Veteran claims to be made easier after commission calls

Andrew Brown and Tess Ikonomou |

A proposed overhaul of legislation would simplify the compensation claims process for veterans.
A proposed overhaul of legislation would simplify the compensation claims process for veterans.

Military veterans will be required to jump through fewer hoops to receive compensation for their service under a plan to simplify the processing system.

Veterans’ Affairs Minister Matt Keogh introduced legislation on Wednesday that would roll three laws into one to streamline the process for veterans and families making claims.

The proposal was the first recommendation of an interim report of the royal commission into defence and veteran suicide.

The inquiry found the complex compensation claims process had harmed people’s mental health.

Mr Keogh said the simplification of the claims process would alleviate much of the stress and anxiety veterans experienced when lodging claims.
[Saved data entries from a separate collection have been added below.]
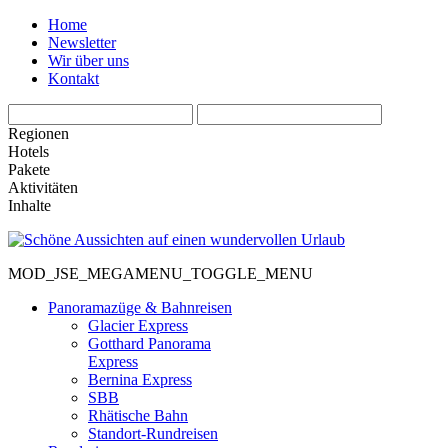
Home
Newsletter
Wir über uns
Kontakt
Regionen
Hotels
Pakete
Aktivitäten
Inhalte
MOD_JSE_MEGAMENU_TOGGLE_MENU
Panoramazüge & Bahnreisen
Glacier Express
Gotthard Panorama
Express
Bernina Express
SBB
Rhätische Bahn
Standort-Rundreisen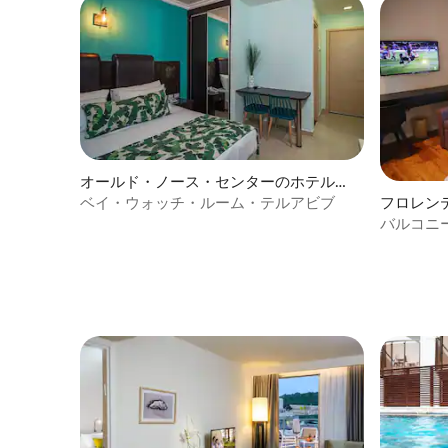
オールド・ノース・センターのホテル客
室
フロレン
ベイ・ウォッチ・ルーム・テルアビブ
バルコニ
ム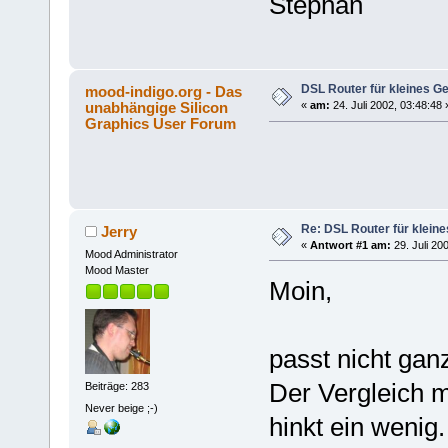
Stephan
DSL Router für kleines Ge
mood-indigo.org - Das
unabhängige Silicon
«
am:
24. Juli 2002, 03:48:48 
Graphics User Forum
Re: DSL Router für kleine
Jerry
«
Antwort #1 am:
29. Juli 20
Mood Administrator
Mood Master
Moin,
passt nicht gan
Der Vergleich
Beiträge: 283
Never beige ;-)
hinkt ein wenig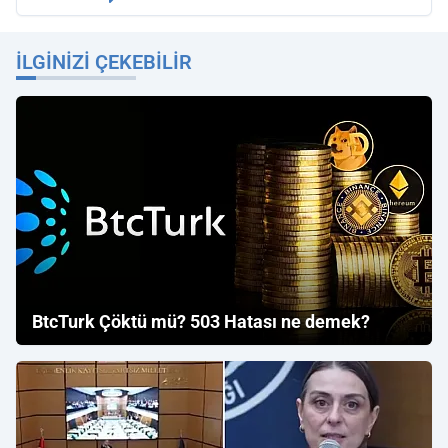
İLGINIZI ÇEKEBILIR
BtcTurk Çöktü mü? 503 Hatası ne demek?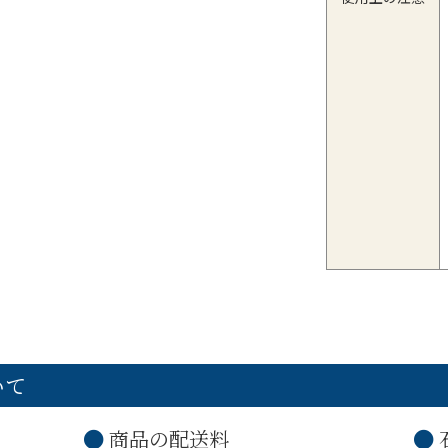
いて
商品の配送料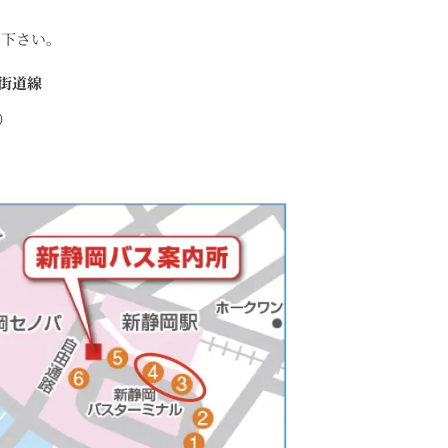
用下さい。
街道線
）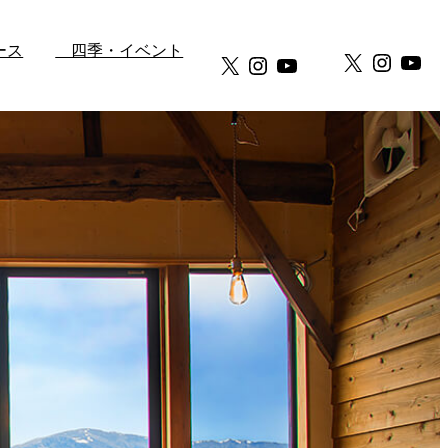
ース
四季・イベント
X
Instag
You
X
Instagram
YouTube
Royal Commission into Defence and Veteran Suicide signage
The legislation changes were recommended by the Royal Commission into Defence and Veteran Suicide. (Joel Carrett/AAP PHOTOS)

“The royal commission found that the veterans entitlement system is so complicated that it adversely affects the mental health of some veterans,” he told parliament.
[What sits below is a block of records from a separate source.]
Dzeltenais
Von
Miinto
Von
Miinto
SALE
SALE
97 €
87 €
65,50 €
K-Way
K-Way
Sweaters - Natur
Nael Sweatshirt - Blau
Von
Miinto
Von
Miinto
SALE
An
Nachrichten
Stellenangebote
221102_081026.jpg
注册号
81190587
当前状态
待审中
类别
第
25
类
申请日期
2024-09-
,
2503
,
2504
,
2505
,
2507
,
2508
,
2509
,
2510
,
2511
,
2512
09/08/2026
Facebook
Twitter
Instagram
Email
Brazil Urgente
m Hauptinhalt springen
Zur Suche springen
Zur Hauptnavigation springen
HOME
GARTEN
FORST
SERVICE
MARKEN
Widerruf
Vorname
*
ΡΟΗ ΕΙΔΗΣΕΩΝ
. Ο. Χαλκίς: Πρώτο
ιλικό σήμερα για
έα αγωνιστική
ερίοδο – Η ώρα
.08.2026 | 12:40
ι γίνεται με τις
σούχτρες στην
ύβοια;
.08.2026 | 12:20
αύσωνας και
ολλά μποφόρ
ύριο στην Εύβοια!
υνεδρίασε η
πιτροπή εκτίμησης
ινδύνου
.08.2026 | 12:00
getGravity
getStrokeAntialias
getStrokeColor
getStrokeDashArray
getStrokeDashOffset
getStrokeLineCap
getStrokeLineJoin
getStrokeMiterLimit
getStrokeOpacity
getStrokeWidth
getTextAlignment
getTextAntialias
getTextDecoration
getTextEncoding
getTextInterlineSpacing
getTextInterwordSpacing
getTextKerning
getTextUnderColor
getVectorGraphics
“This legislation is a significant step in ensuring a better future for defence personnel, veterans and families,.”

Mr Keogh said veterans and families would be able to get much-needed support faster and without as much red tape.

The royal commission recommended the legislation be in place by July 2025.

However, the bill put forward by the government will kick in a year later than recommended when it comes into effect in July 2026.

Mr Keogh said veterans would not have to lodge duplicate claims with the department in order to receive support.

“The changes will also hugely simplify the training, processing and knowledge burdens on claims advocates and (Department of Veterans’ Affairs) staff.”

Mr Keogh said the changes would directly and positively affect veterans by allowing the department to be well positioned to focus efforts on vulnerable claimants.

A file photo of Matt Keogh
Veteran’s Affairs Minister Matt Keogh will introduce the legislation changes to parliament. (Mick Tsikas/AAP PHOTOS)

Under the changes, benefits from existing schemes will continue unaffected, with fresh claims to be covered by the new legislation.

Labor delayed the implementation schedule as it sought feedback from veterans on the changes, and to give people enough time to learn the new framework while making system upgrades.

Department of Veterans’ Affairs projections in the 2024 federal budget show payments for rehabilitation and compensation claims are expected to grow by $6.5 billion over the next five years.

More than 500 extra staff were hired to clear a huge backlog, which at its peak in late 2022 reached 45,000 in the queue.

Fresh claims are now being dealt with in a two-week period, and for some veterans, support is being provided in less than two months from the date of lodgement.

The royal commission will hand down its final report in early September.